» AVAILABLE RECORDS
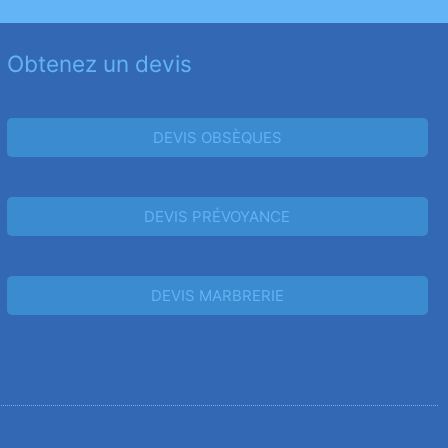
Obtenez un devis
DEVIS OBSÈQUES
DEVIS PRÉVOYANCE
DEVIS MARBRERIE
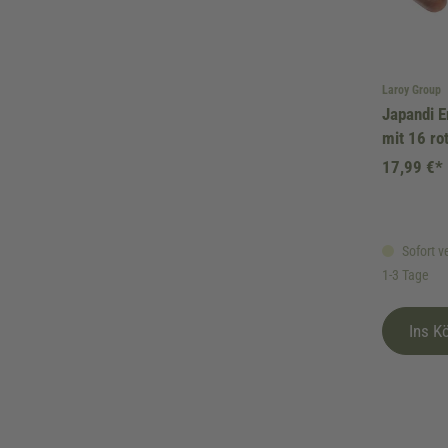
Laroy Group
Japandi E
mit 16 ro
Braun
17,99 €*
Sofort ve
1-3 Tage
Ins K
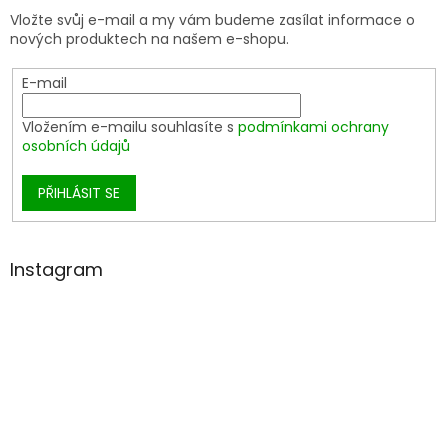
Vložte svůj e-mail a my vám budeme zasílat informace o
nových produktech na našem e-shopu.
E-mail
Vložením e-mailu souhlasíte s
podmínkami ochrany
osobních údajů
PŘIHLÁSIT SE
Instagram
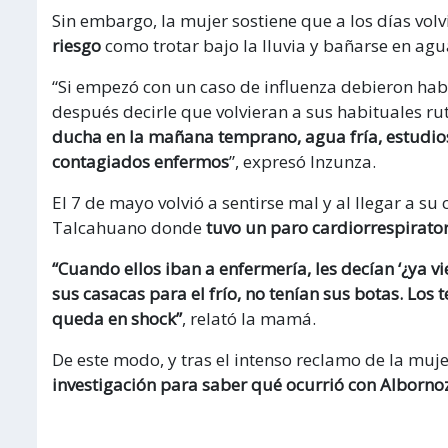
Sin embargo, la mujer sostiene que a los días volv
riesgo
como trotar bajo la lluvia y bañarse en ag
“Si empezó con un caso de influenza debieron hab
después decirle que volvieran a sus habituales rut
ducha en la mañana temprano, agua fría, estudio
contagiados enfermos
”, expresó Inzunza.
El 7 de mayo volvió a sentirse mal y al llegar a s
Talcahuano donde
tuvo un paro cardiorrespirato
“Cuando ellos iban a enfermería, les decían ‘¿ya vie
sus casacas para el frío, no tenían sus botas. Los
queda en shock”
, relató la mamá.
De este modo, y tras el intenso reclamo de la muj
investigación para saber qué ocurrió con Albornoz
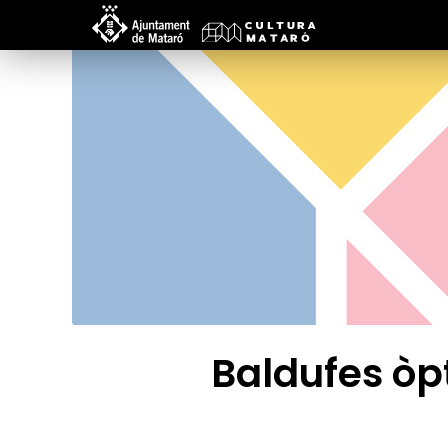
Baldufes òp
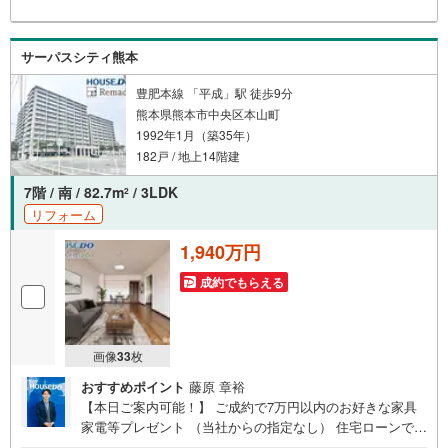
様でお見積もりを取った後でもOK！一度ご相談ください！
【効率的に一気見！内覧ツアー】熊本県全域の気になる物
件を全て当社でご内覧いただけます 見学されたい物件を1
サーパスシティ熊本
日で内覧可能 窓口を一つに絞れるから、手間も時間もかか
りません。全国700店舗以上展開！ハウスドゥだからこその
豊肥本線 「平成」駅 徒歩9分
豊富な物件数・情報量で理想の暮らしを叶えます！
熊本県熊本市中央区本山町
1992年1月（築35年）
182戸 / 地上14階建
7階 / 南 / 82.7m
/ 3LDK
2
リフォーム
1,940万円
成約でもらえる
画像
33
枚
おすすめポイント
藤原 章裕
【本日ご案内可能！】 ご成約で7万円以内のお好きな家具
家電等プレゼント （当社からの指定なし） 住宅ローンで
月々4万円台の支払いも可能 お気軽にご相談ください！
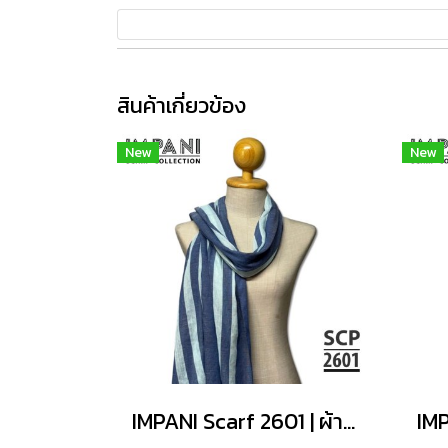
สินค้าเกี่ยวข้อง
New
New
IMPANI Scarf 2601 | ผ้าพันคอพรีเมียม นุ่มสบาย ไม่ระคายผิว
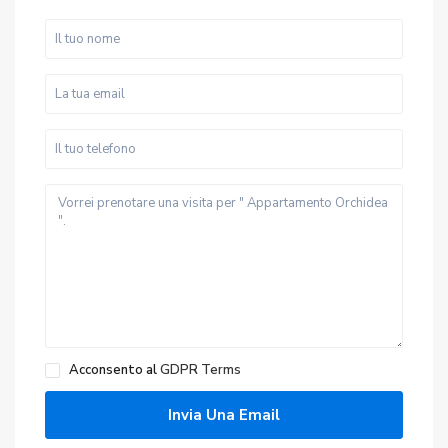
Acconsento al
GDPR Terms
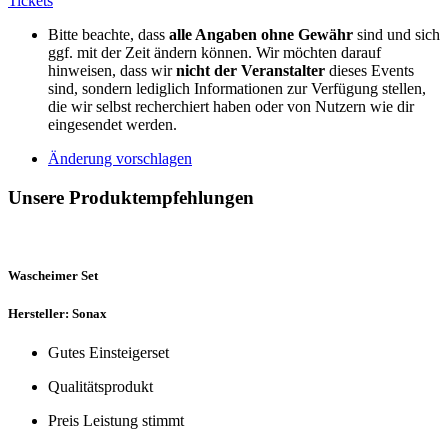
Tickets
Bitte beachte, dass
alle Angaben ohne Gewähr
sind und sich
ggf. mit der Zeit ändern können. Wir möchten darauf
hinweisen, dass wir
nicht der Veranstalter
dieses Events
sind, sondern lediglich Informationen zur Verfügung stellen,
die wir selbst recherchiert haben oder von Nutzern wie dir
eingesendet werden.
Änderung vorschlagen
Unsere Produktempfehlungen
Wascheimer Set
Hersteller: Sonax
Gutes Einsteigerset
Qualitätsprodukt
Preis Leistung stimmt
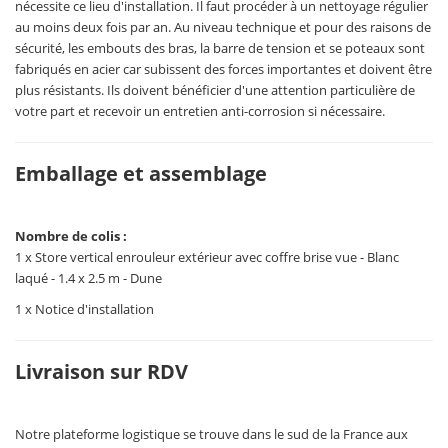
nécessite ce lieu d'installation. Il faut procéder à un nettoyage régulier
au moins deux fois par an. Au niveau technique et pour des raisons de
sécurité, les embouts des bras, la barre de tension et se poteaux sont
fabriqués en acier car subissent des forces importantes et doivent être
plus résistants. Ils doivent bénéficier d'une attention particulière de
votre part et recevoir un entretien anti-corrosion si nécessaire.
Emballage et assemblage
Nombre de colis :
1 x Store vertical enrouleur extérieur avec coffre brise vue - Blanc
laqué - 1.4 x 2.5 m - Dune
1 x Notice d'installation
Livraison sur RDV
Notre plateforme logistique se trouve dans le sud de la France aux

» EXERCISE OBJECTIVE
The count of lines above that contain "doivent" is all that should be given.

» FINAL ANSWER
2